DESCRIPTION OF THE TASK: Begin at the line containing "Wähle das Forum oder die Foren aus, in denen" in the data below and go on through the line containing "deaktivierst.", repeating each line exactly; include both ends and no other line.

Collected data
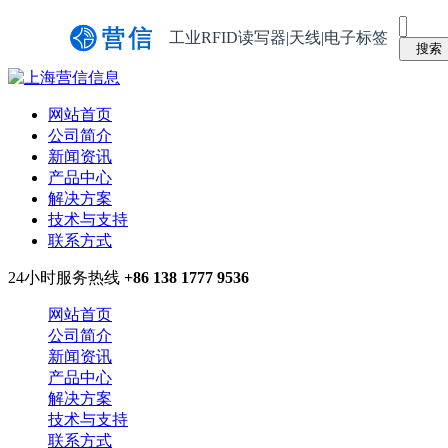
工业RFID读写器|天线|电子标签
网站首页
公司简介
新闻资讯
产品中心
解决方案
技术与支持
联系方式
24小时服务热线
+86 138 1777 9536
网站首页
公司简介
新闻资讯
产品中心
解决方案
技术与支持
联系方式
==
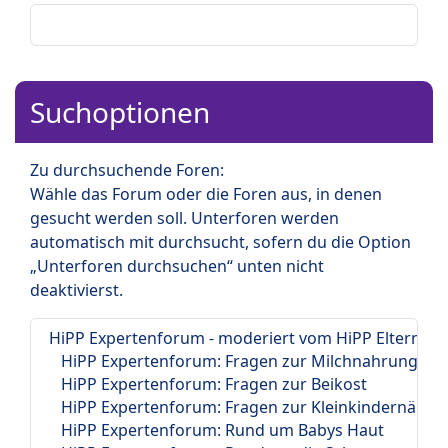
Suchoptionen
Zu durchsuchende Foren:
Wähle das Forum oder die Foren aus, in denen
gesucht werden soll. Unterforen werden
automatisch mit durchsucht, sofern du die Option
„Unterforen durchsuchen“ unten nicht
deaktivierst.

TASK RESPONSE:
Wähle das Forum oder die Foren aus, in denen
gesucht werden soll. Unterforen werden
automatisch mit durchsucht, sofern du die Option
„Unterforen durchsuchen“ unten nicht
deaktivierst.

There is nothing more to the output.